WORK INSTRUCTIONS: Restate word for word the entries below, starting with the line with "Pustni nastop učencev (1126, 273)" and continuing through the line with "You are a GUI agent. The screenshot is 980×2001.". Include both of those lines and no others.

Records drawn from a dataset:
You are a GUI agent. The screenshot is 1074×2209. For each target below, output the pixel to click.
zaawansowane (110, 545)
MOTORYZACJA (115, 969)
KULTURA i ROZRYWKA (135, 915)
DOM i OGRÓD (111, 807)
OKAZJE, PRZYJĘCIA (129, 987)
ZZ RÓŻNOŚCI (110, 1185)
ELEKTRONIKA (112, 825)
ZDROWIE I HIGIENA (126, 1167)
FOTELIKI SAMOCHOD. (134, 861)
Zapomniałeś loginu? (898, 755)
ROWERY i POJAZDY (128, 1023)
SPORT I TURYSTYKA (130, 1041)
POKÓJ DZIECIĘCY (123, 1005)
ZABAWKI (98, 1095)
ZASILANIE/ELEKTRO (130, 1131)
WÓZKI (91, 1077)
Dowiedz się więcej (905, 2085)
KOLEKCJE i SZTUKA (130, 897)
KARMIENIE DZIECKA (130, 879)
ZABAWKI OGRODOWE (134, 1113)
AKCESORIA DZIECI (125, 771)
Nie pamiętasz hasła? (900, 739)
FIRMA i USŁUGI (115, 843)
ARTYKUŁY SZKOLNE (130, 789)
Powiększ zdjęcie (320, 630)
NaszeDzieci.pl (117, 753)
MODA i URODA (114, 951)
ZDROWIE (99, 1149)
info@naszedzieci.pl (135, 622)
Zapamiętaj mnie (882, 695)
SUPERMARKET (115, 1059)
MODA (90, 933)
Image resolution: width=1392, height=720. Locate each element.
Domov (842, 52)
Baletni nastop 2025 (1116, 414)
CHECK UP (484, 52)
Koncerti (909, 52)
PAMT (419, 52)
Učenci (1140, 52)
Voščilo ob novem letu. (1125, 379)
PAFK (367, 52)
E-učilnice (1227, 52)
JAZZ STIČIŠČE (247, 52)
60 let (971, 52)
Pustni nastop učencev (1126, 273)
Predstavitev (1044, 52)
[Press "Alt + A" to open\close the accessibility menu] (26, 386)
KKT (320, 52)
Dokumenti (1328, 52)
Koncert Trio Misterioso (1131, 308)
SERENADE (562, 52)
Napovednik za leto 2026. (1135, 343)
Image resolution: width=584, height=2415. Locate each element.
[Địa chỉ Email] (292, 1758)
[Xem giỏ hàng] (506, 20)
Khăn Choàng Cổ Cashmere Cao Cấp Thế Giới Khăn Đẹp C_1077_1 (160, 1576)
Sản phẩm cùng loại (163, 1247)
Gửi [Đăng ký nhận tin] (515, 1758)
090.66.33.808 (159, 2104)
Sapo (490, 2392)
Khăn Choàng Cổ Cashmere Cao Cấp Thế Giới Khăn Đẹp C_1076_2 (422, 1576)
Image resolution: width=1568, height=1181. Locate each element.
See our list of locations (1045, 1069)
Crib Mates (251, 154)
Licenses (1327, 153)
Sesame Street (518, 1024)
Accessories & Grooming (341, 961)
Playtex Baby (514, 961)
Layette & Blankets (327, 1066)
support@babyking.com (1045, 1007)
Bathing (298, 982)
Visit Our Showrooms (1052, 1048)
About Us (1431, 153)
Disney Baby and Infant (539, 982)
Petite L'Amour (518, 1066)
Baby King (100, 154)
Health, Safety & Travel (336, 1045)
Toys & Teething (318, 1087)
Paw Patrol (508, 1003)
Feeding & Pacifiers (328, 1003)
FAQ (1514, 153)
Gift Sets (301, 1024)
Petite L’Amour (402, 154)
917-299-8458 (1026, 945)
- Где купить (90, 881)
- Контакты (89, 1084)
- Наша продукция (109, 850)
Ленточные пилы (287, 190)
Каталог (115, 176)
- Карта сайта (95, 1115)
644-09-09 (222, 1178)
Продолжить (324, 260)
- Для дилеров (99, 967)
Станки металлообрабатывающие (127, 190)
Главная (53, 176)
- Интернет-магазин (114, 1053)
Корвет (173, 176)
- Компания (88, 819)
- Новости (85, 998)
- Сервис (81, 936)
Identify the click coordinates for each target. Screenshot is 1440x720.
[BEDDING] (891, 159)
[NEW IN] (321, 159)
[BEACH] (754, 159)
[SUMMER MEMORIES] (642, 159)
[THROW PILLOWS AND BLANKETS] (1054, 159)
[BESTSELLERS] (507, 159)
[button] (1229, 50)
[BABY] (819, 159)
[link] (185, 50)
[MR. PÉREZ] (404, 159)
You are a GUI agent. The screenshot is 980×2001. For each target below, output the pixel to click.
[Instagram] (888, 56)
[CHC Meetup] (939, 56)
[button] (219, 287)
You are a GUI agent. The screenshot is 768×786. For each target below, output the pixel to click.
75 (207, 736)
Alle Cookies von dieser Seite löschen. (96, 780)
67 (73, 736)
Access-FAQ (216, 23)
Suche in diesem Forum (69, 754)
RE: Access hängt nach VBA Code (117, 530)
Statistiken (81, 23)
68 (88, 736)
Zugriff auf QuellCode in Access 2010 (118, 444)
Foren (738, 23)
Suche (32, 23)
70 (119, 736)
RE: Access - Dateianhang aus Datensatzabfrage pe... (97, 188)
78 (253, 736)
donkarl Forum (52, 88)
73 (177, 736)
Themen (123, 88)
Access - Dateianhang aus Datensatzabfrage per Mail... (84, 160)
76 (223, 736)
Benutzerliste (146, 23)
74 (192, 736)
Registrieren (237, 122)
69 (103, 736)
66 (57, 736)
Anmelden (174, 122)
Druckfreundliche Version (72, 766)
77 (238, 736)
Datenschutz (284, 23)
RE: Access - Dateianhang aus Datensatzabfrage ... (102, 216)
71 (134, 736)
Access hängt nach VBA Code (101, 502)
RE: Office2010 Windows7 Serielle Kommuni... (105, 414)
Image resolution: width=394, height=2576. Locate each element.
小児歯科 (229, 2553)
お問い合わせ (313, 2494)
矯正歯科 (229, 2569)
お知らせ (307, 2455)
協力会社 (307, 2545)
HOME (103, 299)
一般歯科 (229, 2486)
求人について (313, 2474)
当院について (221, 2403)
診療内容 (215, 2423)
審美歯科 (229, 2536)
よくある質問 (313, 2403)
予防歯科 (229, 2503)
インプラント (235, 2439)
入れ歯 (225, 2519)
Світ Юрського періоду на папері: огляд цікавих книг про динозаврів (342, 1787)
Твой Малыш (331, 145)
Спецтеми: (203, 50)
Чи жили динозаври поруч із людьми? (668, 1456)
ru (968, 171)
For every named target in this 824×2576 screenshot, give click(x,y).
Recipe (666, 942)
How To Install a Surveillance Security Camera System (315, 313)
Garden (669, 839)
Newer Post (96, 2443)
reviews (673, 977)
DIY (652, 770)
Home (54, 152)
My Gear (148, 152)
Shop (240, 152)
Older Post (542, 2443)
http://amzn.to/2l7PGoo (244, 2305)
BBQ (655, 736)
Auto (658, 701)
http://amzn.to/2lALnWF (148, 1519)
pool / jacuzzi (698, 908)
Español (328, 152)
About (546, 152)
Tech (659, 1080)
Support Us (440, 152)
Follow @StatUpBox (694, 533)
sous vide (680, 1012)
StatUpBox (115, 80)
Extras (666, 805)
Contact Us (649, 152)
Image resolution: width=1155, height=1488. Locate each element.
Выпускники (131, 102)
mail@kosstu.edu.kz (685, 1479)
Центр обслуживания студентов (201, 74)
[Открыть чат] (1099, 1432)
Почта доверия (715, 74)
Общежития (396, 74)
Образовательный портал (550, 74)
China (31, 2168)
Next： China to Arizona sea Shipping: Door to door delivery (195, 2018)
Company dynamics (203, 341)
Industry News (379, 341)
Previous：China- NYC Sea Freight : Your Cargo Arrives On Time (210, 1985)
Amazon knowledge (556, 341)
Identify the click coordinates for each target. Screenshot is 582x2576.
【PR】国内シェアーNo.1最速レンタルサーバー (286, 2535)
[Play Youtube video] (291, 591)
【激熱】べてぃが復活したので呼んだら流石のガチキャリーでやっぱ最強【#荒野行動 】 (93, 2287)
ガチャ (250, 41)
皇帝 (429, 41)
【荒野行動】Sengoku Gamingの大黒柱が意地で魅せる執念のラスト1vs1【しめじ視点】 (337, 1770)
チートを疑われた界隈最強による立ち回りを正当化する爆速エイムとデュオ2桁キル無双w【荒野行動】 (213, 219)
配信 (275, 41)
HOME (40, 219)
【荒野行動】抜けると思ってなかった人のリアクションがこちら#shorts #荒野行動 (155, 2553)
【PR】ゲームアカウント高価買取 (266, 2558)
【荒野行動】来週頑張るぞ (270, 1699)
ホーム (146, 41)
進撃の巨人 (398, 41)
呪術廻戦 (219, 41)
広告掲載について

FINAL ANSWER:
Pustni nastop učencev (1126, 273)
Predstavitev (1044, 52)
[Press "Alt + A" to open\close the accessibility menu] (26, 386)
KKT (320, 52)
Dokumenti (1328, 52)
Koncert Trio Misterioso (1131, 308)
SERENADE (562, 52)
Napovednik za leto 2026. (1135, 343)
Image resolution: width=584, height=2415. Locate each element.
[Địa chỉ Email] (292, 1758)
[Xem giỏ hàng] (506, 20)
Khăn Choàng Cổ Cashmere Cao Cấp Thế Giới Khăn Đẹp C_1077_1 (160, 1576)
Sản phẩm cùng loại (163, 1247)
Gửi [Đăng ký nhận tin] (515, 1758)
090.66.33.808 (159, 2104)
Sapo (490, 2392)
Khăn Choàng Cổ Cashmere Cao Cấp Thế Giới Khăn Đẹp C_1076_2 (422, 1576)
Image resolution: width=1568, height=1181. Locate each element.
See our list of locations (1045, 1069)
Crib Mates (251, 154)
Licenses (1327, 153)
Sesame Street (518, 1024)
Accessories & Grooming (341, 961)
Playtex Baby (514, 961)
Layette & Blankets (327, 1066)
support@babyking.com (1045, 1007)
Bathing (298, 982)
Visit Our Showrooms (1052, 1048)
About Us (1431, 153)
Disney Baby and Infant (539, 982)
Petite L'Amour (518, 1066)
Baby King (100, 154)
Health, Safety & Travel (336, 1045)
Toys & Teething (318, 1087)
Paw Patrol (508, 1003)
Feeding & Pacifiers (328, 1003)
FAQ (1514, 153)
Gift Sets (301, 1024)
Petite L’Amour (402, 154)
917-299-8458 (1026, 945)
- Где купить (90, 881)
- Контакты (89, 1084)
- Наша продукция (109, 850)
Ленточные пилы (287, 190)
Каталог (115, 176)
- Карта сайта (95, 1115)
644-09-09 (222, 1178)
Продолжить (324, 260)
- Для дилеров (99, 967)
Станки металлообрабатывающие (127, 190)
Главная (53, 176)
- Интернет-магазин (114, 1053)
Корвет (173, 176)
- Компания (88, 819)
- Новости (85, 998)
- Сервис (81, 936)
Identify the click coordinates for each target. Screenshot is 1440x720.
[BEDDING] (891, 159)
[NEW IN] (321, 159)
[BEACH] (754, 159)
[SUMMER MEMORIES] (642, 159)
[THROW PILLOWS AND BLANKETS] (1054, 159)
[BESTSELLERS] (507, 159)
[button] (1229, 50)
[BABY] (819, 159)
[link] (185, 50)
[MR. PÉREZ] (404, 159)
You are a GUI agent. The screenshot is 980×2001. For each target below, output the pixel to click.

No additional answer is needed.